Reproduce the closing run of lines below verbatim, from the line that contains "Image resolution: width=705, height=720." up to and including the final line.

• Raw data:
# # # # # # #

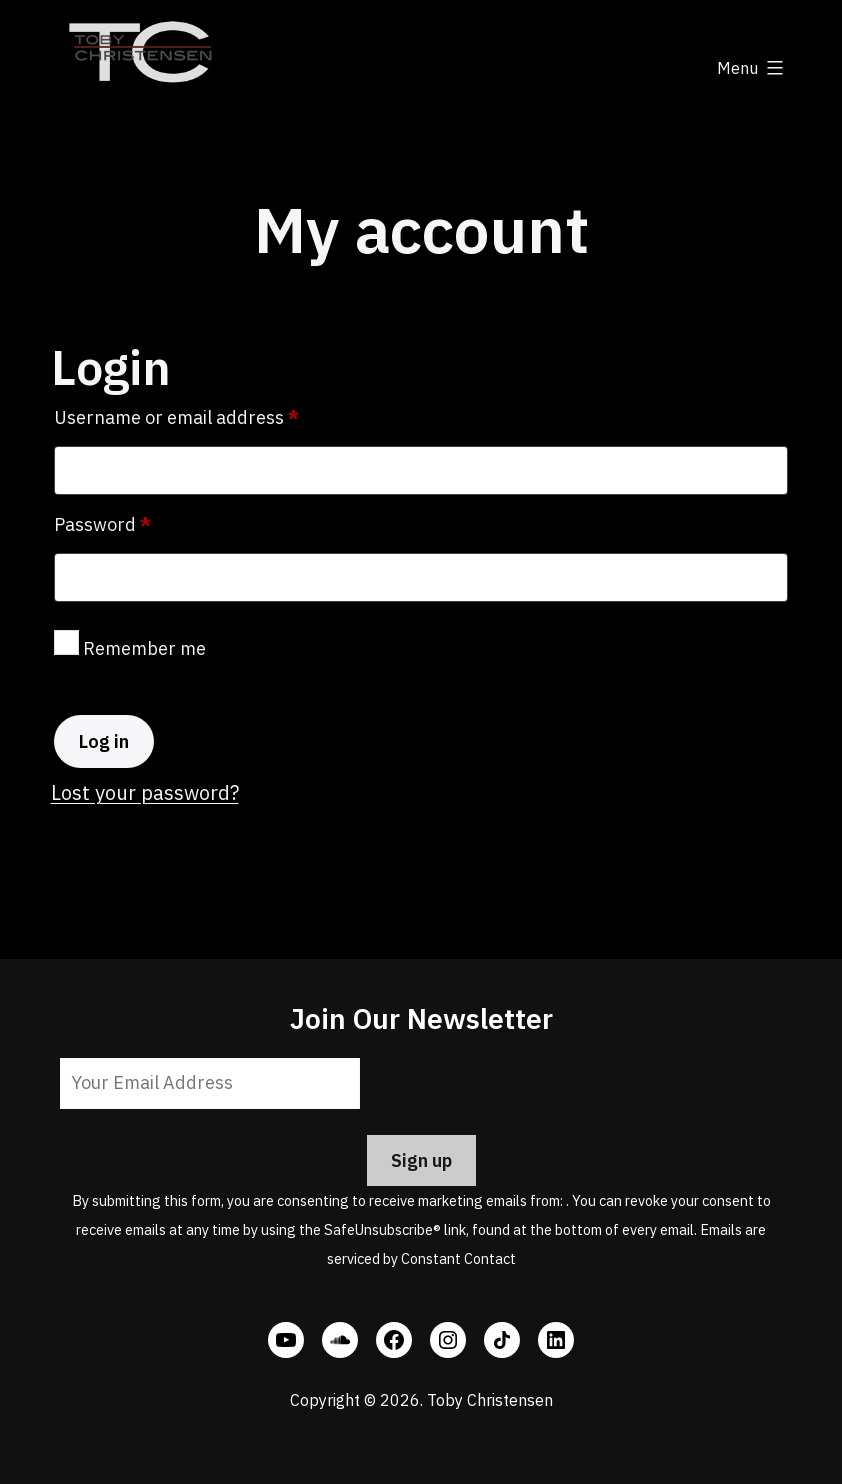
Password (140, 521)
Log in (104, 741)
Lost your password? (145, 792)
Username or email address (214, 414)
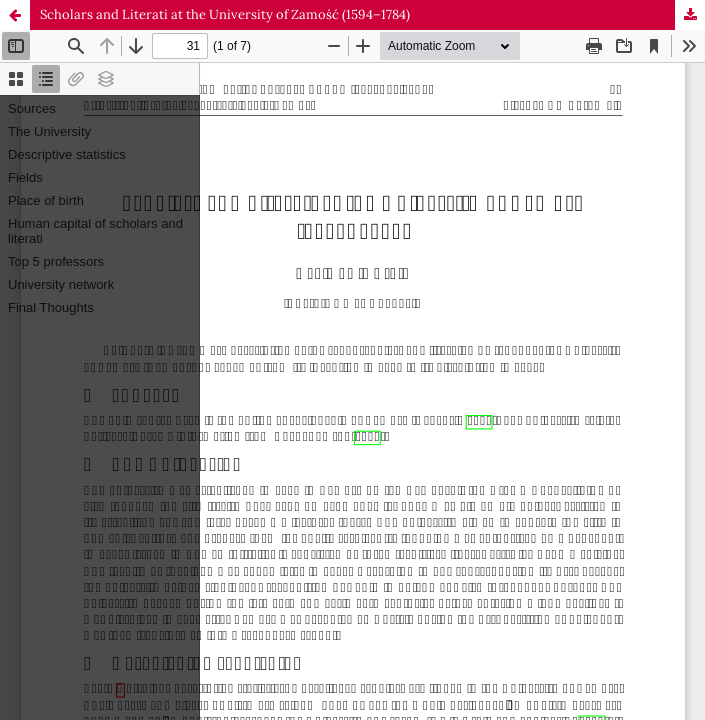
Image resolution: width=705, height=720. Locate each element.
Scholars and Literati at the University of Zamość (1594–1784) (225, 14)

# # # # # # #

• Worked solution:
Image resolution: width=705, height=720. Locate each element.
Scholars and Literati at the University of Zamość (1594–1784) (225, 14)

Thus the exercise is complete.